EXERCISE:
If a picture appears among the records, leave it out and set down everything else exactly as it stands.

RECORDS FOR PROCESSING:
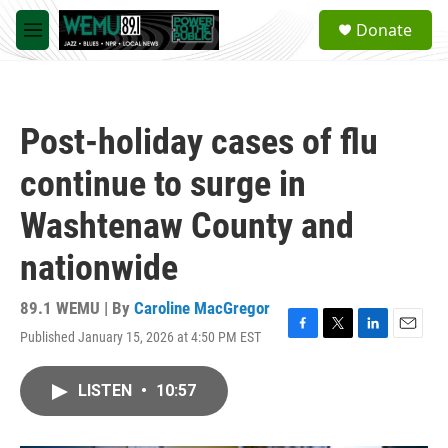
Skip to main content
S
Donate
e
M
a
e
r
n
c
u
h
Post-holiday cases of flu
u
e
continue to surge in
r
y
Washtenaw County and
nationwide
89.1 WEMU | By
Caroline MacGregor
Published January 15, 2026 at 4:50 PM EST
F
T
L
E
a
w
i
m
c
i
n
a
LISTEN
•
10:57
e
t
k
i
b
t
e
l
o
e
d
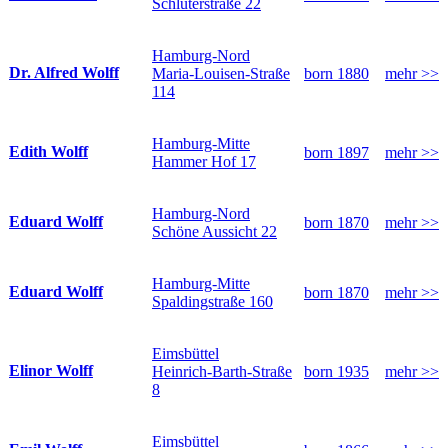
Schlüterstraße 22
Hamburg-Nord
Dr. Alfred Wolff
Maria-Louisen-Straße
born 1880
mehr >>
114
Hamburg-Mitte
Edith Wolff
born 1897
mehr >>
Hammer Hof 17
Hamburg-Nord
Eduard Wolff
born 1870
mehr >>
Schöne Aussicht 22
Hamburg-Mitte
Eduard Wolff
born 1870
mehr >>
Spaldingstraße 160
Eimsbüttel
Elinor Wolff
Heinrich-Barth-Straße
born 1935
mehr >>
8
Eimsbüttel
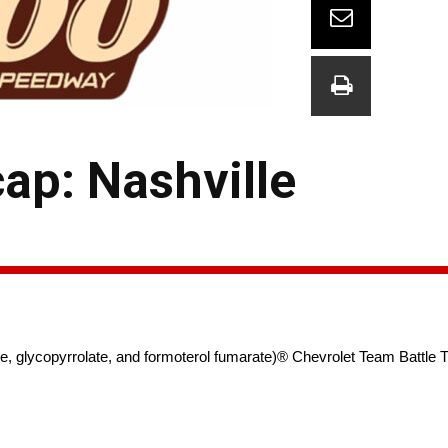
p: Nashville
lycopyrrolate, and formoterol fumarate)® Chevrolet Team Battle Th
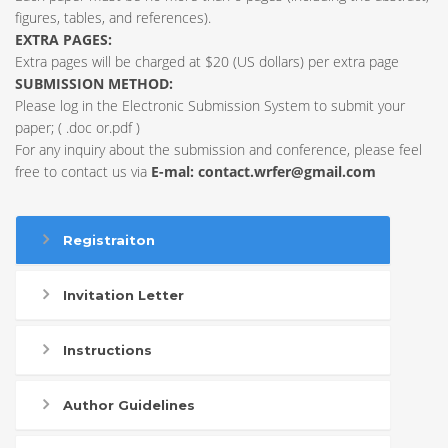
figures, tables, and references).
EXTRA PAGES:
Extra pages will be charged at $20 (US dollars) per extra page
SUBMISSION METHOD:
Please log in the Electronic Submission System to submit your
paper; ( .doc or.pdf )
For any inquiry about the submission and conference, please feel
free to contact us via
E-mal:
contact.wrfer@gmail.com
Registraiton
Invitation Letter
Instructions
Author Guidelines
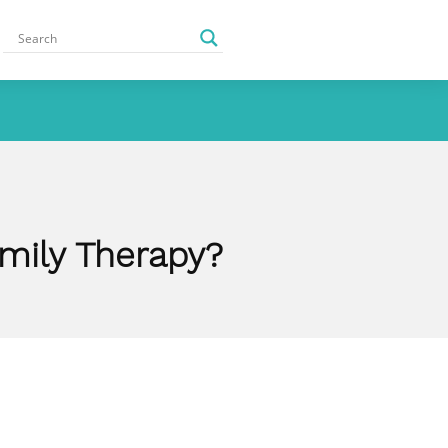
amily Therapy?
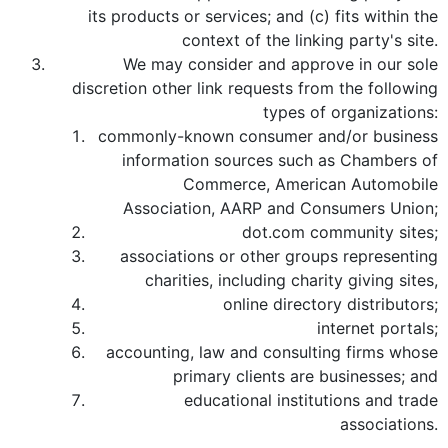
its products or services; and (c) fits within the
context of the linking party's site.
We may consider and approve in our sole
discretion other link requests from the following
types of organizations:
commonly-known consumer and/or business
information sources such as Chambers of
Commerce, American Automobile
Association, AARP and Consumers Union;
dot.com community sites;
associations or other groups representing
charities, including charity giving sites,
online directory distributors;
internet portals;
accounting, law and consulting firms whose
primary clients are businesses; and
educational institutions and trade
associations.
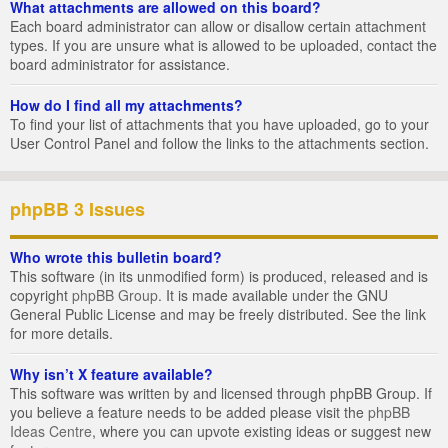
What attachments are allowed on this board?
Each board administrator can allow or disallow certain attachment
types. If you are unsure what is allowed to be uploaded, contact the
board administrator for assistance.
How do I find all my attachments?
To find your list of attachments that you have uploaded, go to your
User Control Panel and follow the links to the attachments section.
phpBB 3 Issues
Who wrote this bulletin board?
This software (in its unmodified form) is produced, released and is
copyright
phpBB Group
. It is made available under the GNU
General Public License and may be freely distributed. See the link
for more details.
Why isn’t X feature available?
This software was written by and licensed through phpBB Group. If
you believe a feature needs to be added please visit the
phpBB
Ideas Centre
, where you can upvote existing ideas or suggest new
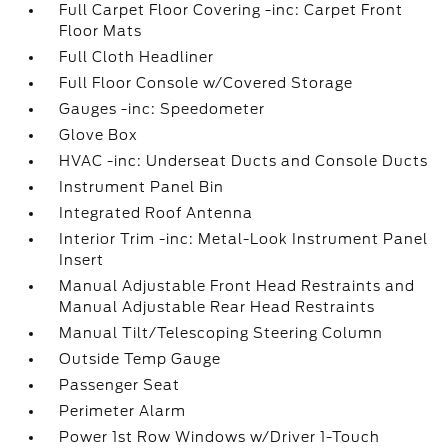
Full Carpet Floor Covering -inc: Carpet Front
Floor Mats
Full Cloth Headliner
Full Floor Console w/Covered Storage
Gauges -inc: Speedometer
Glove Box
HVAC -inc: Underseat Ducts and Console Ducts
Instrument Panel Bin
Integrated Roof Antenna
Interior Trim -inc: Metal-Look Instrument Panel
Insert
Manual Adjustable Front Head Restraints and
Manual Adjustable Rear Head Restraints
Manual Tilt/Telescoping Steering Column
Outside Temp Gauge
Passenger Seat
Perimeter Alarm
Power 1st Row Windows w/Driver 1-Touch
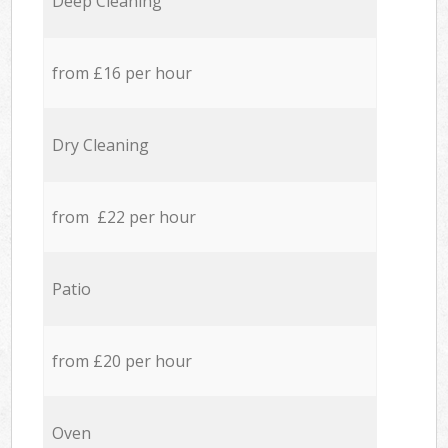
Deep Cleaning
from £16 per hour
Dry Cleaning
from £22 per hour
Patio
from £20 per hour
Oven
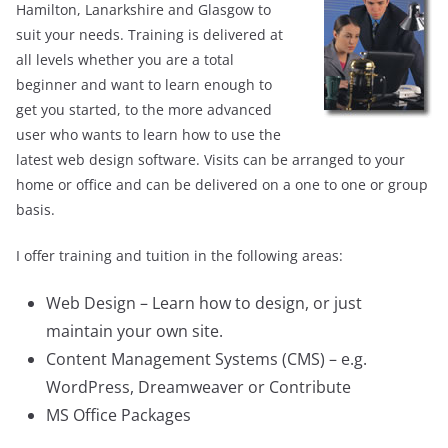
Hamilton, Lanarkshire and Glasgow to
suit your needs. Training is delivered at
all levels whether you are a total
beginner and want to learn enough to
get you started, to the more advanced
user who wants to learn how to use the
latest web design software. Visits can be arranged to your
home or office and can be delivered on a one to one or group
basis.
I offer training and tuition in the following areas:
Web Design – Learn how to design, or just
maintain your own site.
Content Management Systems (CMS) – e.g.
WordPress, Dreamweaver or Contribute
MS Office Packages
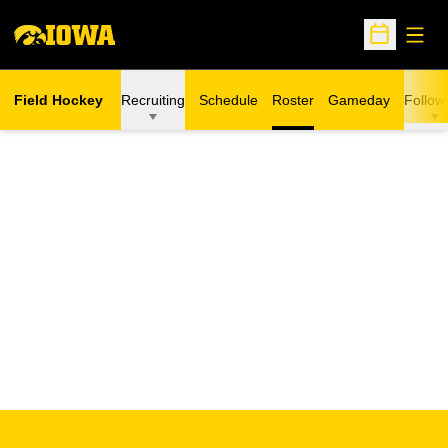
Open
Open Sche
Field Hockey
Recruiting
Schedule
Roster
Gameday
Follow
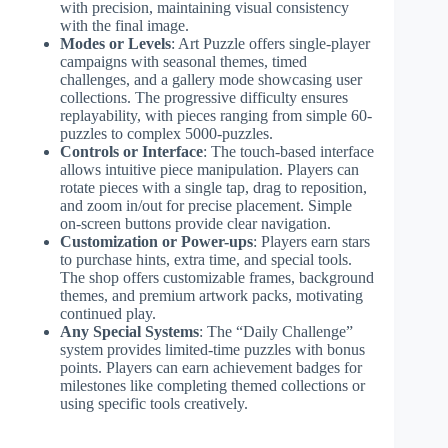
with precision, maintaining visual consistency
with the final image.
Modes or Levels
: Art Puzzle offers single-player
campaigns with seasonal themes, timed
challenges, and a gallery mode showcasing user
collections. The progressive difficulty ensures
replayability, with pieces ranging from simple 60-
puzzles to complex 5000-puzzles.
Controls or Interface
: The touch-based interface
allows intuitive piece manipulation. Players can
rotate pieces with a single tap, drag to reposition,
and zoom in/out for precise placement. Simple
on-screen buttons provide clear navigation.
Customization or Power-ups
: Players earn stars
to purchase hints, extra time, and special tools.
The shop offers customizable frames, background
themes, and premium artwork packs, motivating
continued play.
Any Special Systems
: The “Daily Challenge”
system provides limited-time puzzles with bonus
points. Players can earn achievement badges for
milestones like completing themed collections or
using specific tools creatively.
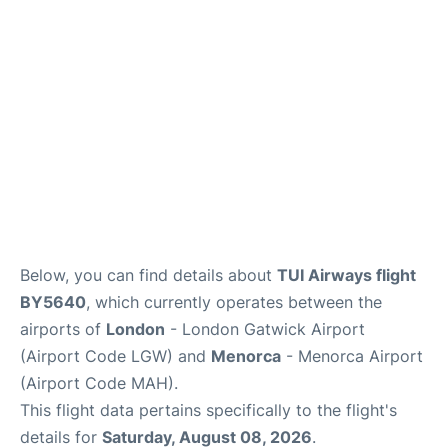
Below, you can find details about
TUI Airways flight
BY5640
, which currently operates between the
airports of
London
- London Gatwick Airport
(Airport Code LGW) and
Menorca
- Menorca Airport
(Airport Code MAH).
This flight data pertains specifically to the flight's
details for
Saturday, August 08, 2026
.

SOLUTION TO THIS PROBLEM:
Skip to main content
S
Donate
e
M
a
e
r
n
c
u
h
Post-holiday cases of flu
u
e
continue to surge in
r
y
Washtenaw County and
nationwide
89.1 WEMU | By
Caroline MacGregor
Published January 15, 2026 at 4:50 PM EST
F
T
L
E
a
w
i
m
c
i
n
a
LISTEN
•
10:57
e
t
k
i
b
t
e
l
o
e
d
Schlüterstraße 22
Hamburg-Nord
Dr. Alfred Wolff
Maria-Louisen-Straße
born 1880
mehr >>
114
Hamburg-Mitte
Edith Wolff
born 1897
mehr >>
Hammer Hof 17
Hamburg-Nord
Eduard Wolff
born 1870
mehr >>
Schöne Aussicht 22
Hamburg-Mitte
Eduard Wolff
born 1870
mehr >>
Spaldingstraße 160
Eimsbüttel
Elinor Wolff
Heinrich-Barth-Straße
born 1935
mehr >>
8
Eimsbüttel
p: Nashville
lycopyrrolate, and formoterol fumarate)® Chevrolet Team Battle Th
figures, tables, and references).
EXTRA PAGES:
Extra pages will be charged at $20 (US dollars) per extra page
SUBMISSION METHOD:
Please log in the Electronic Submission System to submit your
paper; ( .doc or.pdf )
For any inquiry about the submission and conference, please feel
free to contact us via
E-mal:
contact.wrfer@gmail.com
Registraiton
Invitation Letter
Instructions
Author Guidelines
amily Therapy?
its products or services; and (c) fits within the
context of the linking party's site.
We may consider and approve in our sole
discretion other link requests from the following
types of organizations:
commonly-known consumer and/or business
information sources such as Chambers of
Commerce, American Automobile
Association, AARP and Consumers Union;
dot.com community sites;
associations or other groups representing
charities, including charity giving sites,
online directory distributors;
internet portals;
accounting, law and consulting firms whose
primary clients are businesses; and
educational institutions and trade
associations.
What attachments are allowed on this board?
Each board administrator can allow or disallow certain attachment
types. If you are unsure what is allowed to be uploaded, contact the
board administrator for assistance.
How do I find all my attachments?
To find your list of attachments that you have uploaded, go to your
User Control Panel and follow the links to the attachments section.
phpBB 3 Issues
Who wrote this bulletin board?
This software (in its unmodified form) is produced, released and is
copyright
phpBB Group
. It is made available under the GNU
General Public License and may be freely distributed. See the link
for more details.
Why isn’t X feature available?
This software was written by and licensed through phpBB Group. If
you believe a feature needs to be added please visit the
phpBB
Ideas Centre
, where you can upvote existing ideas or suggest new
Full Carpet Floor Covering -inc: Carpet Front
Floor Mats
Full Cloth Headliner
Full Floor Console w/Covered Storage
Gauges -inc: Speedometer
Glove Box
HVAC -inc: Underseat Ducts and Console Ducts
Instrument Panel Bin
Integrated Roof Antenna
Interior Trim -inc: Metal-Look Instrument Panel
Insert
Manual Adjustable Front Head Restraints and
Manual Adjustable Rear Head Restraints
Manual Tilt/Telescoping Steering Column
Outside Temp Gauge
Passenger Seat
Perimeter Alarm
Power 1st Row Windows w/Driver 1-Touch
Deep Cleaning
from £16 per hour
Dry Cleaning
from £22 per hour
Patio
from £20 per hour
Oven
Hamilton, Lanarkshire and Glasgow to
suit your needs. Training is delivered at
all levels whether you are a total
beginner and want to learn enough to
get you started, to the more advanced
user who wants to learn how to use the
latest web design software. Visits can be arranged to your
home or office and can be delivered on a one to one or group
basis.
I offer training and tuition in the following areas:
Web Design – Learn how to design, or just
maintain your own site.
Content Management Systems (CMS) – e.g.
WordPress, Dreamweaver or Contribute
MS Office Packages
Open
Open Sche
Field Hockey
Recruiting
Schedule
Roster
Gameday
Follow
with precision, maintaining visual consistency
with the final image.
Modes or Levels
: Art Puzzle offers single-player
campaigns with seasonal themes, timed
challenges, and a gallery mode showcasing user
collections. The progressive difficulty ensures
replayability, with pieces ranging from simple 60-
puzzles to complex 5000-puzzles.
Controls or Interface
: The touch-based interface
allows intuitive piece manipulation. Players can
rotate pieces with a single tap, drag to reposition,
and zoom in/out for precise placement. Simple
on-screen buttons provide clear navigation.
Customization or Power-ups
: Players earn stars
to purchase hints, extra time, and special tools.
The shop offers customizable frames, background
themes, and premium artwork packs, motivating
continued play.
Any Special Systems
: The “Daily Challenge”
system provides limited-time puzzles with bonus
points. Players can earn achievement badges for
milestones like completing themed collections or
using specific tools creatively.
Below, you can find details about
TUI Airways flight
BY5640
, which currently operates between the
airports of
London
- London Gatwick Airport
(Airport Code LGW) and
Menorca
- Menorca Airport
(Airport Code MAH).
This flight data pertains specifically to the flight's
details for
Saturday, August 08, 2026
.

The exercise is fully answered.